Sat 16 Jul 2016
Stories I’m Reading: LOUIS L’AMOUR “Unguarded Moment.”
Posted by Steve under Pulp Fiction , Stories I'm Reading[4] Comments
LOUIS L’AMOUR “Unguarded Moment.” First appeared in Popular Detective, March 1952. Collected in The Hills of Homicide (Bantam, paperback, 1983).
The first paragraph caught my attention:
Arthur Fordyce had never done a criminal thing in his life, nor had the idea of doing anything unlawful ever seriously occurred to him.
The second really had me sitting up and taking notice:
The wallet that lay beside his chair was not only full; it was literally stuffed. It lay on the floor near his feet where it had fallen.
And the third had me hooked all the way:
His action was as purely automatic as an action can be. He let his Racing Form slip from his lap and cover the billfold. Then he sat very still, his heart pounding. The fat man who had dropped the wallet was talking to a friend on the far side of the box. As far as Fordyce could see, his own action had gone unobserved.

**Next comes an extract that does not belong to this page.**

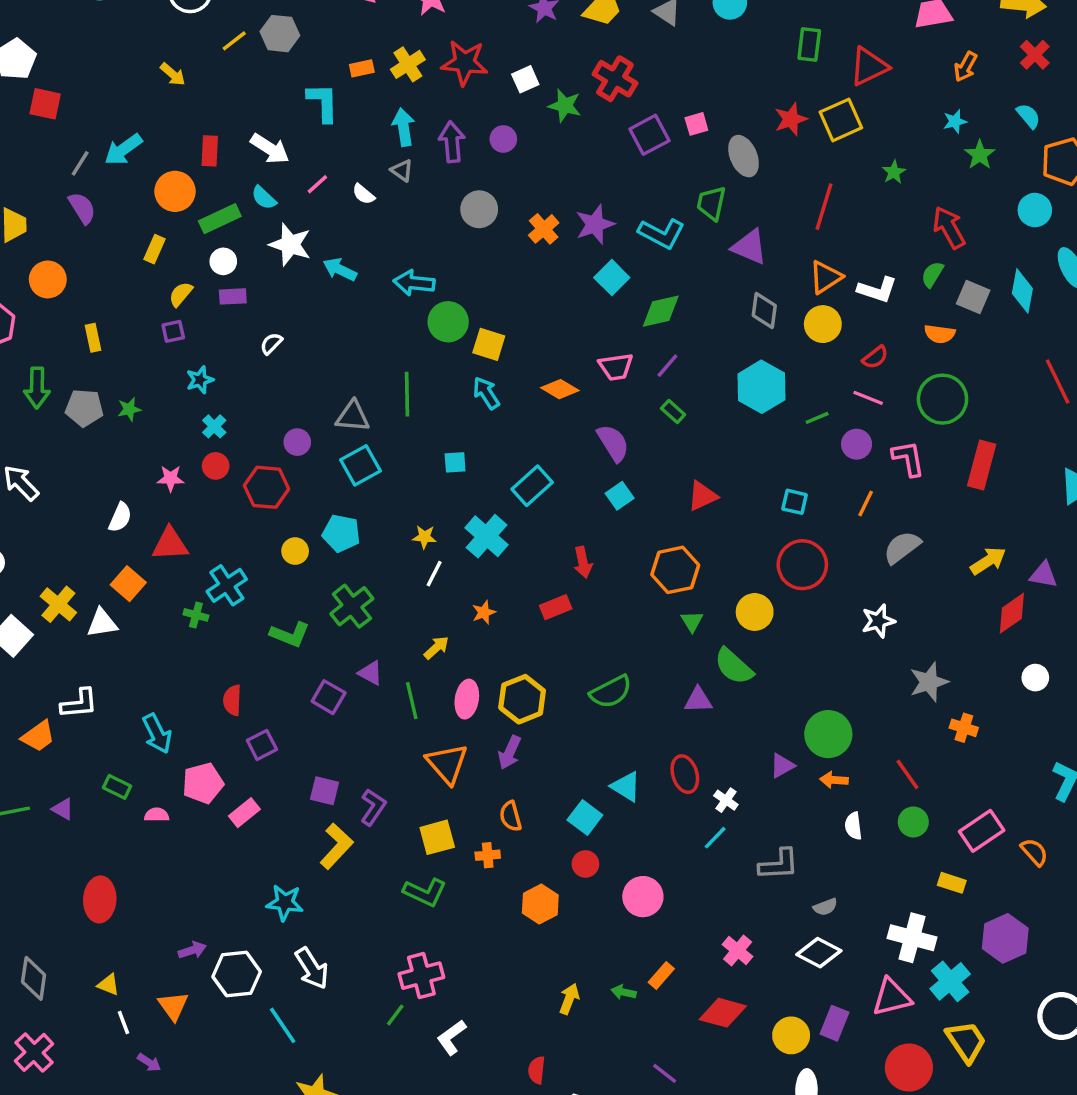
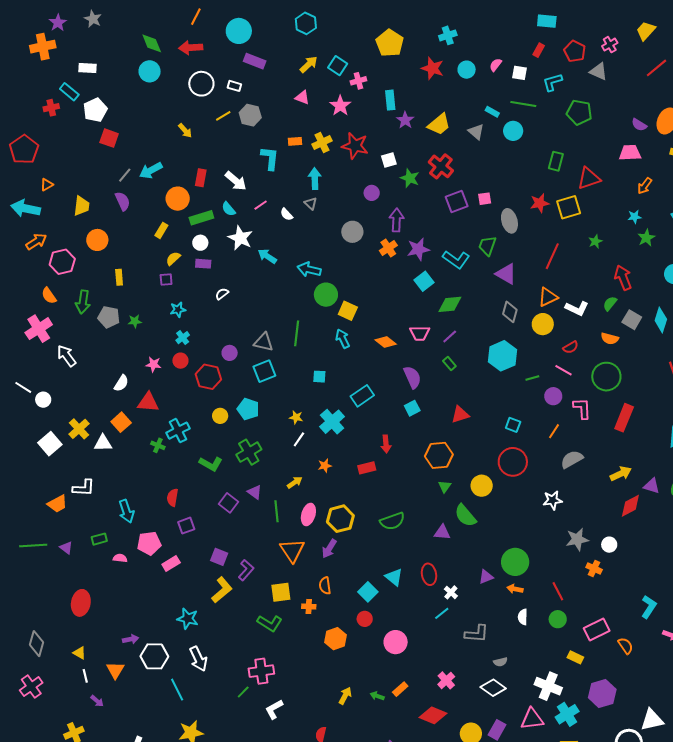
purple arrow: (452, 142) -> (396, 220), moved
white circle: (1035, 678) -> (609, 545), moved
green rectangle: (117, 787) -> (99, 539), turned -49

But of course he was seen, and therein lies the story. It continues with some petty blackmail, an accidental death, the dead man’s girl friend who wants to …
This is Cornell Woolrich territory, maybe with clearer and simpler language, but pure noir from beginning to end.
July 16th, 2016 at 5:39 pm
I’ve read close to 20 of L’Amour’s detective pulp magazine stories. This is the best of the lot but even it, like all the others, is pedestrian in plot and execution. A few are set in the West but none have the authenticity (or quality)of his historical western fiction. Not counting his earliest work in the literary magazine field, the western genre is where he really shines especially in his novels from the 1950s.
July 16th, 2016 at 6:06 pm
I believe this to be the best of his detective stories that I’ve read also, Steve. I like his western novels from the 50s as well, but after that, I think he started to churn them out far too quickly.
July 16th, 2016 at 7:04 pm
Have you read the Ponga Jim Mayo adventure yarns, collected in WEST FROM SINGAPORE and NIGHT OVER THE SOLOMONS? I remember liking them quite a bit. I think L’Amour was a better short story writer than he was a novelist.
July 16th, 2016 at 8:11 pm
I’ve read both collections, James, and enjoyed them. The stories are quite good, as you say. I think of them, as adventure stories, though, not crime or mystery tales — not that it makes much difference if you have fun reading them.